She’d started that one with Cassie. I’d spent a night flipping through it, looking at the pages where the colors bled together.Lily’s frantic, scribbled edges meeting Cassie’s steady, careful strokes. Some of the animals had been finished by Cassie in those last weeks, her handwriting naming the colors in the margins. It was a map of a time I’d missed, and I wasn't ready to let it go.
I drank my coffee and stared at nothing. That lasted about ten minutes, and then Maddie was in my head.
The market. The rain.
Her hand.
I’d kept Saturday at a distance. It’s what you do when looking at something directly means you have to deal with it. I’d focused on the routine instead: the garage, Lily, dinner, the bath, the bedtime. I’d maintained the machinery of the life I’d built and kept everything else in the margins. I hadn't turned to face it once.
But now, with no work and no Lily and nothing to put between me and my own head, it was right there.
I’d reached for her, and she’d answered. Just her fingers curling around mine in the dark space between our coats. She hadn’t looked at me, but she’d held on. She’d stayed right there in the rain and let it be true.
I got up and rinsed my mug, the water loud in the empty sink.
What was I doing?
I’d had my chance. I’d had three years of it, and I’d stood in a bar on a Thursday night and traded it for nothing.

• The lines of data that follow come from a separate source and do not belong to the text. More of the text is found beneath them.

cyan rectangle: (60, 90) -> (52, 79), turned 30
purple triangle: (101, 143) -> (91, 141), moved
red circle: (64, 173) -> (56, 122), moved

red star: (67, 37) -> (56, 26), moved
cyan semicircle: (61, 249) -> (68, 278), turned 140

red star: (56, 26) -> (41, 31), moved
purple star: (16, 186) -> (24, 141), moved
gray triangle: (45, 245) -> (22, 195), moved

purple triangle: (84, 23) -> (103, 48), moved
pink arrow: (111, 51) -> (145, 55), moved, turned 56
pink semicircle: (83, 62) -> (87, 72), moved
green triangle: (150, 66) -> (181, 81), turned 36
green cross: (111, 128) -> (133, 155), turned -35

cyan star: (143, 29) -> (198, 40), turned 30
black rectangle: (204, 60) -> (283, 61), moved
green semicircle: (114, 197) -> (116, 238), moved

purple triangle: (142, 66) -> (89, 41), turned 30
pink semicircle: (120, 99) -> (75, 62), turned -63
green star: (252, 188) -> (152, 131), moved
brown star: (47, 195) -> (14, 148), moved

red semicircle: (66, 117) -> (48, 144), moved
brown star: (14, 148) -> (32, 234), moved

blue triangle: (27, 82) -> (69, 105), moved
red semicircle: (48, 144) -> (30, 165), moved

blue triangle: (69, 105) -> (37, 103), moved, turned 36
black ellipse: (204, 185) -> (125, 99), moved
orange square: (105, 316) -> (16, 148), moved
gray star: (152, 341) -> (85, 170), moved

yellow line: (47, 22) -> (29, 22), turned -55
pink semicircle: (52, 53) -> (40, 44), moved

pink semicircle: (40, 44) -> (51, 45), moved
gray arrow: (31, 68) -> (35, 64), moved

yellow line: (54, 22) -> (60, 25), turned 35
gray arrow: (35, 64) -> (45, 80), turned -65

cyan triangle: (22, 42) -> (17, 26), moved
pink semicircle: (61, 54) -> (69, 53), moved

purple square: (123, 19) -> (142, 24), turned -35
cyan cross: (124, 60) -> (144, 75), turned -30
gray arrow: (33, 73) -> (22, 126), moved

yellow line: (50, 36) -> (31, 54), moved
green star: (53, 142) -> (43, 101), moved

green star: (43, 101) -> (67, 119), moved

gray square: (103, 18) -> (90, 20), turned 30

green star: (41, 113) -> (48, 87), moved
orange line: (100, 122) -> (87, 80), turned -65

I'd spent twelve years telling myself it was for her own good. That she was better off without a man who had his father's voice in his ear and his father's weakness in him.. And maybe I'd believed it at the time. Maybe I'd even been right in the limited, cowardly way of a man who makes the wrong choice and then constructs reasons for it. But she’d gone to Baltimore and become a surgeon and built a life, and none of it had required meto be gone. My absence hadn't been her fuel; it was just a hole I’d left behind.

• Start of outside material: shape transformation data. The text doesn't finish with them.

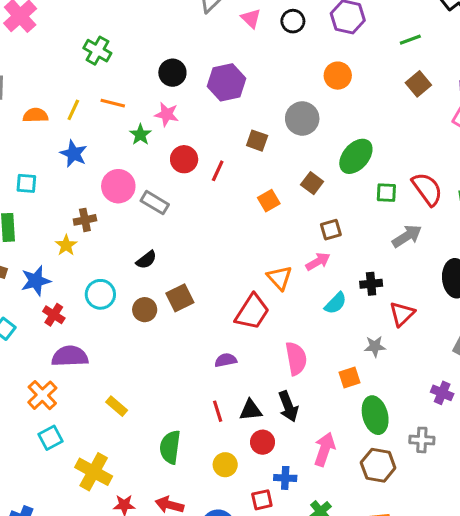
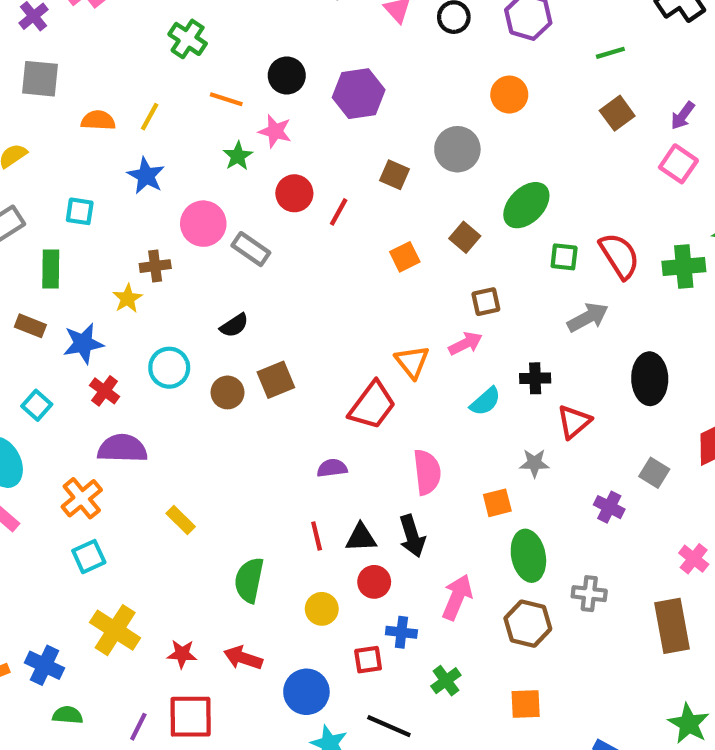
orange line: (113, 103) -> (226, 99), moved
purple cross: (442, 393) -> (609, 507), moved
yellow cross: (94, 472) -> (115, 630), moved

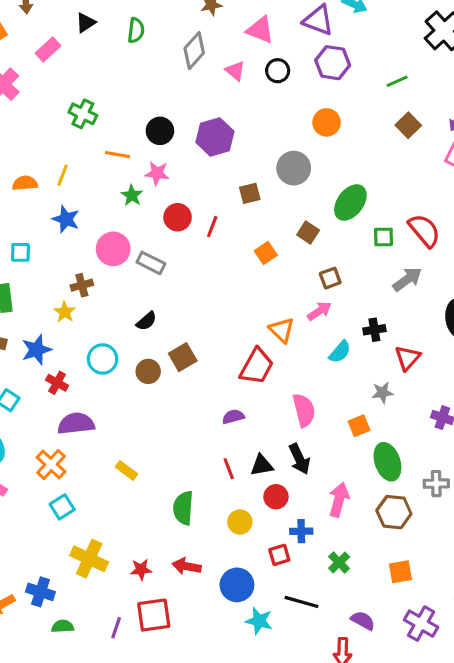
brown square: (395, 175) -> (250, 193), turned -30

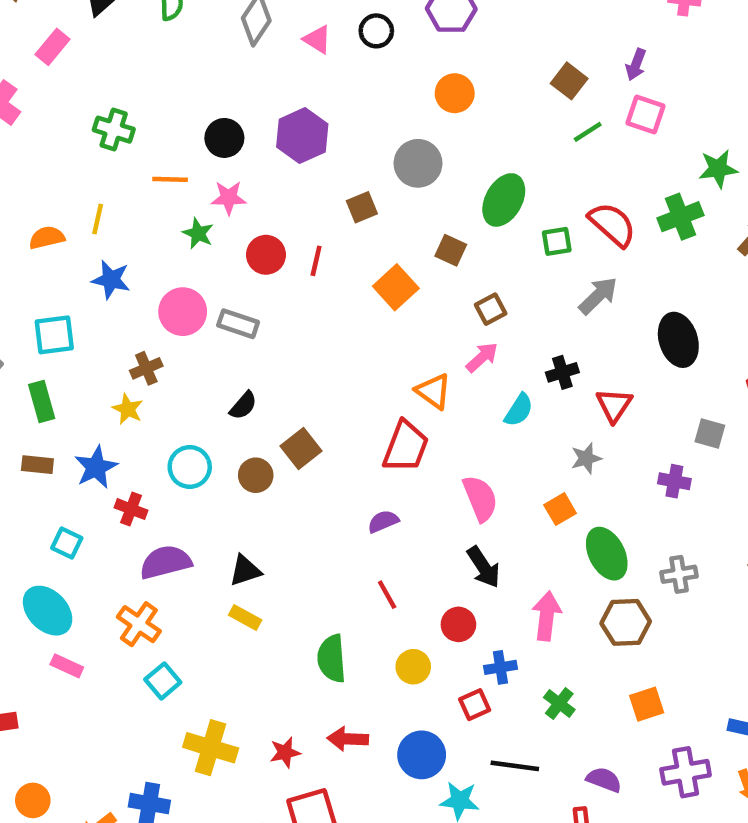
green line: (397, 81) -> (588, 132), moved
cyan square: (20, 252) -> (54, 335), size x1.4
orange square: (266, 253) -> (396, 287), size x1.4
black triangle: (262, 465) -> (245, 571), moved
purple cross: (421, 624) -> (686, 772), turned -32

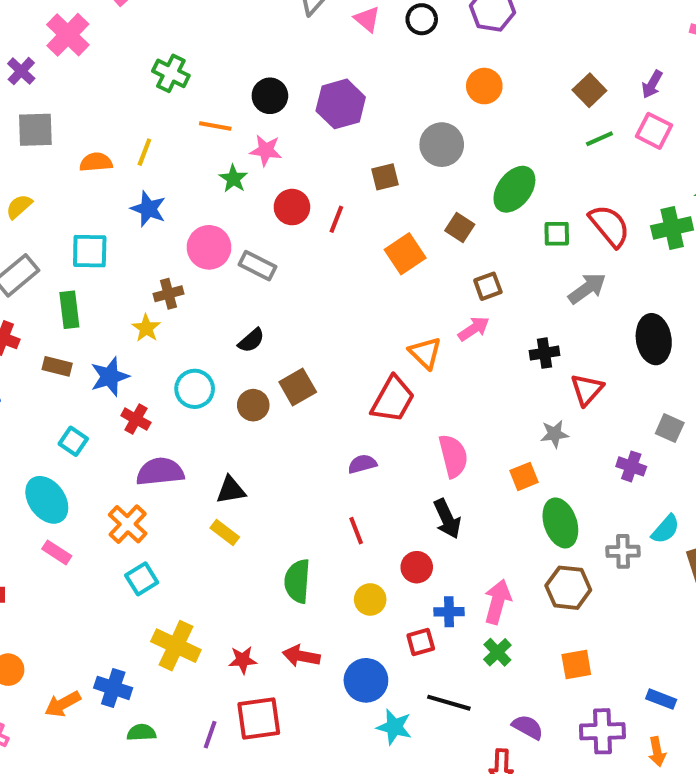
cyan semicircle: (519, 410) -> (666, 529), moved
pink arrow: (547, 616) -> (498, 602), moved

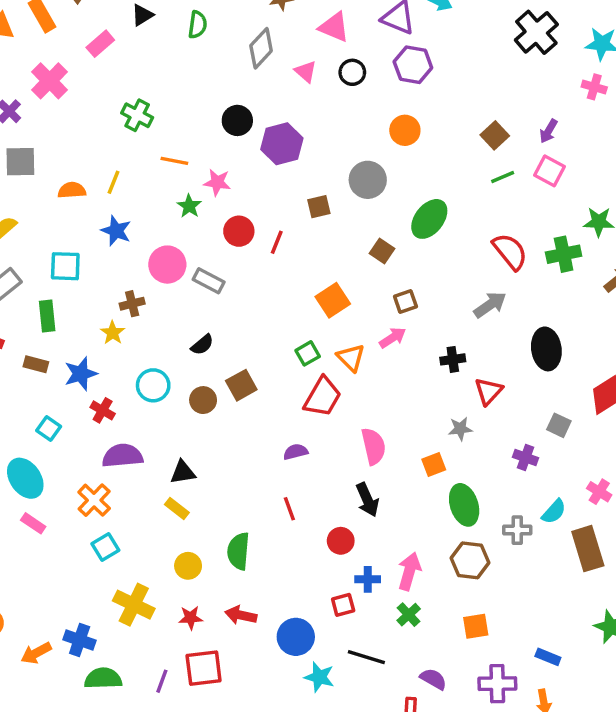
black circle: (270, 96) -> (237, 120), moved
green square: (557, 234) -> (308, 353), moved, turned -30
orange square: (405, 254) -> (333, 300), moved
yellow circle: (370, 599) -> (188, 566), moved
green semicircle: (141, 733) -> (103, 678), size x1.5

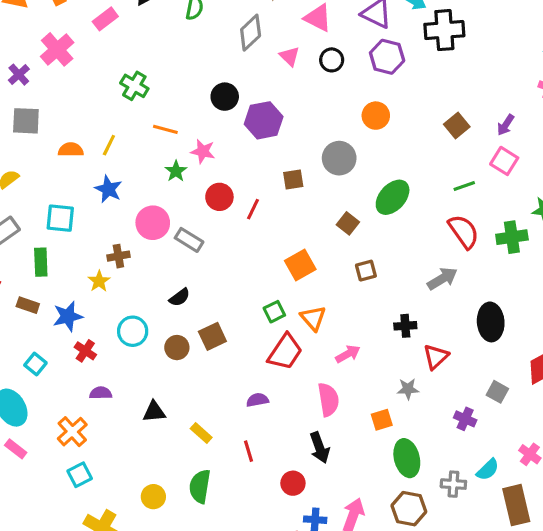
black cross: (536, 32) -> (444, 30), moved, turned 33
green line: (503, 177) -> (464, 186), moved
pink arrow: (393, 338) -> (348, 354), moved
purple semicircle: (123, 456) -> (101, 393), size x0.6
yellow rectangle: (177, 509) -> (201, 433), moved

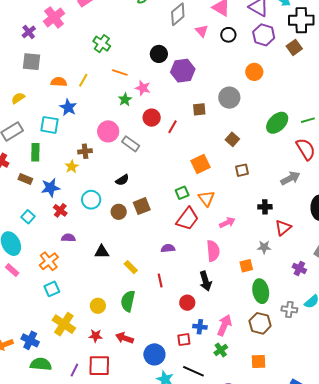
brown square: (457, 126) -> (294, 47), moved
blue star: (108, 189) -> (68, 107), moved
green ellipse: (393, 197) -> (277, 123), moved

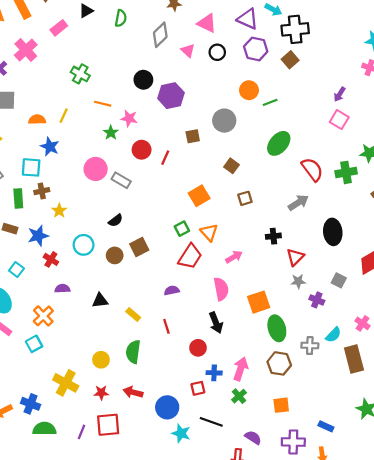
green line: (308, 120) -> (270, 102), moved
brown cross: (85, 151) -> (42, 191), moved
gray star: (264, 247) -> (298, 281), moved
orange square: (246, 266) -> (259, 302), size x1.5
cyan square: (52, 289) -> (34, 344), moved

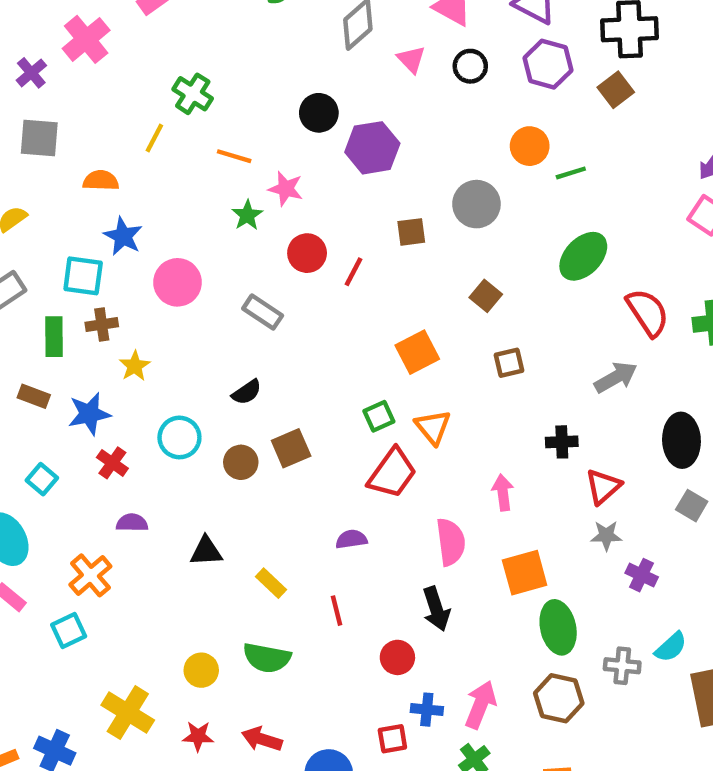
yellow line: (64, 116) -> (154, 138), moved
pink circle: (96, 169) -> (177, 282), moved
pink arrow: (234, 257) -> (503, 493), moved, turned -70
gray square: (339, 280) -> (692, 506), moved
green semicircle: (133, 352) -> (267, 658), turned -90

She'd done all of it in spite of me, not because of me.
And now she was here. I was here. Lily had somehow threaded us back together, and I was standing at the kitchen sink at half-past nine on a Tuesday morning with the phantom weight of her hand still resting in mine.

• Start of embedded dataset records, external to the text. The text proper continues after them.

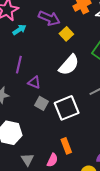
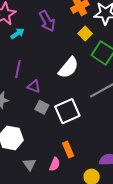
purple arrow: (49, 18) -> (47, 21), turned 40
yellow square: (66, 34) -> (85, 33), moved

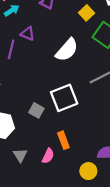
purple triangle: (34, 86) -> (28, 34), moved
gray square: (42, 107) -> (36, 110), moved

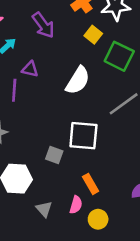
white square: (64, 98) -> (83, 136), turned 36
yellow circle: (88, 171) -> (98, 219), moved

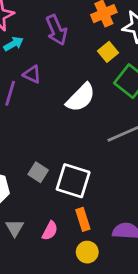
white square: (83, 136) -> (73, 181), moved
orange rectangle: (91, 184) -> (83, 219), moved
yellow circle: (98, 219) -> (87, 252), moved

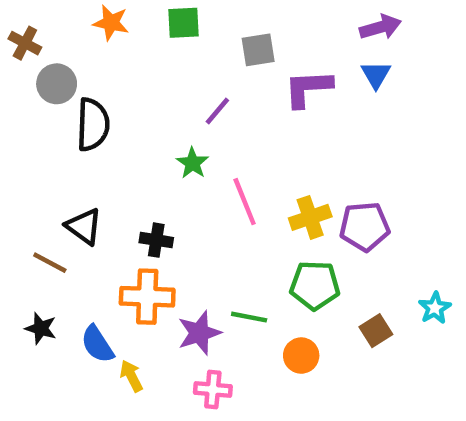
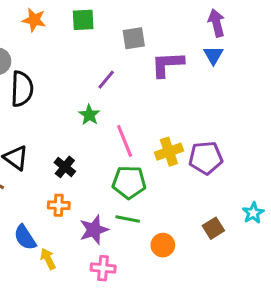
purple arrow: (380, 27) -> (216, 23), turned -88
black cross: (156, 240) -> (65, 167), turned 30
green pentagon: (315, 285) -> (129, 182), moved
orange cross: (147, 297) -> (59, 205), size x0.6

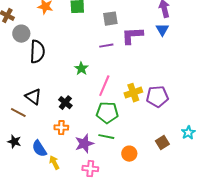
purple line: (106, 80) -> (106, 46), moved, turned 40
pink line: (125, 141) -> (104, 86), turned 45

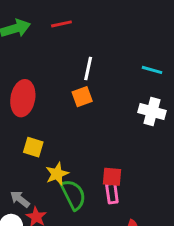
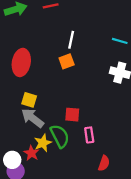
yellow star: (57, 174) -> (43, 143), moved
red square: (112, 177) -> (72, 115), moved
gray arrow: (20, 199) -> (33, 118), moved, size x1.5

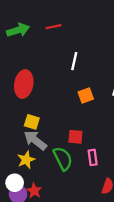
orange square: (67, 61) -> (86, 95), moved
yellow star: (43, 143) -> (26, 160), moved
red star: (31, 153) -> (34, 191), moved

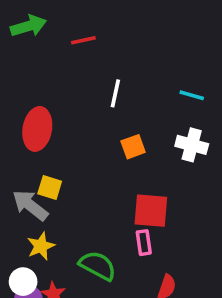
green arrow: (18, 30) -> (28, 26), moved
red square: (75, 137) -> (151, 211), moved, size x1.5
gray arrow: (35, 140) -> (30, 205), moved
green semicircle: (63, 159) -> (98, 266), moved, turned -35

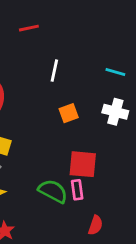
green semicircle: (98, 266) -> (53, 191), moved

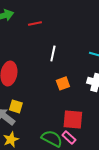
pink rectangle: (77, 190) -> (69, 137), turned -40

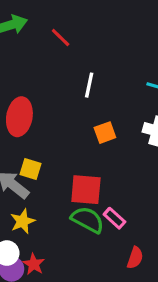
red line: (35, 23) -> (61, 38), turned 56
red square: (73, 119) -> (86, 190), moved

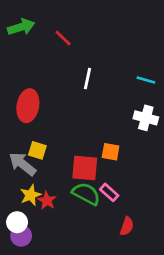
orange square: (105, 133) -> (111, 152), moved, turned 30
red star: (34, 264) -> (47, 201), moved

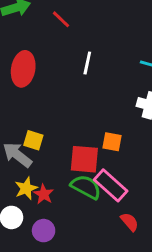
red ellipse: (28, 106) -> (23, 69), moved
pink rectangle: (109, 192) -> (111, 185), size x1.6
red semicircle: (127, 226) -> (130, 222), turned -60
purple circle: (21, 236) -> (44, 231), moved

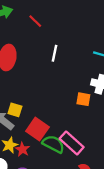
orange square: (112, 142) -> (83, 99), moved
red square: (84, 159) -> (37, 129), moved, turned 30

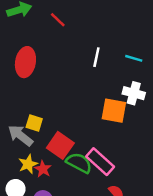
white line: (55, 53) -> (96, 57), moved
orange square: (83, 99) -> (114, 111), size x1.5

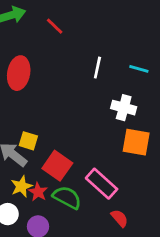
white cross: (134, 93) -> (124, 108), moved
orange square: (114, 111) -> (136, 142), moved
green semicircle: (79, 163) -> (67, 197), moved

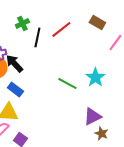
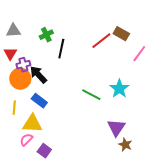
red line: (61, 29) -> (101, 41), moved
purple triangle: (92, 116) -> (116, 128), turned -30

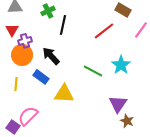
red line: (101, 41) -> (104, 31), moved
black arrow: (38, 75) -> (51, 56), moved
yellow triangle: (32, 124) -> (64, 94), moved
pink semicircle: (26, 140) -> (28, 116), size x1.5
purple square: (44, 151) -> (13, 127), moved

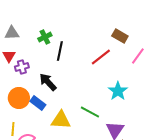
orange circle: (22, 55) -> (19, 98), moved
green line: (93, 71) -> (90, 112), moved
yellow line: (16, 84) -> (13, 129), moved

I didn't know if I had any right to want what I was wanting. I didn't know if a man like me got to have a second chance at a life he’d already walked away from.
Maybe I should pull back. Step away before the momentum carried us somewhere we couldn't come back from. Maddie had a life. She had a career and twelve years of being fine without me, and I had a track record—a long, documented history—of being exactly the kind of man who let her down.
I stood there and let that sink in.
Then I thought about Cassie.
I thought about that phone call. It had been twelve years ago, weeks before I’d stood in that bar and ended things.
Take the ring, Jack. It should be Maddie’s.
She’d said it like she already knew I was drifting. Like she was trying to tie me to the ground before I floated away. Cassie had known me my whole life; she’d never once—not even when I was at my absolute worst—stopped believing I was worth the trouble. She was the one who’d kept Maddie’s number in that green address book all these years, just waiting for me to finally catch up to her.
Cassie wasn't here to tell me to stop being an idiot anymore. I had to do that for myself.
I dried my hands.
The fear was still there. It was always going to be there—the voice that sounded like my father, the low comfortable certainty that the math always came out the same way in the end. I wasn'tgoing to outrun it. I'd spent twelve years trying to outrun it and all I'd managed was a lot of distance and a lot of nothing.
But I was thirty-six years old and I was still standing. Lily was at school, the house was clean, and the list was mostly crossed off. And Maddie Clarke had held my hand in the rain and refused to let go.
Maybe that was enough to go on. Maybe it was the only thing that mattered.
I picked up my phone.
Can we talk? Properly. There's something I should have said a long time ago.
I stared at it. Put the phone down, then picked it up again.
Sent it.
I stood at the counter and waited. A minute. Two.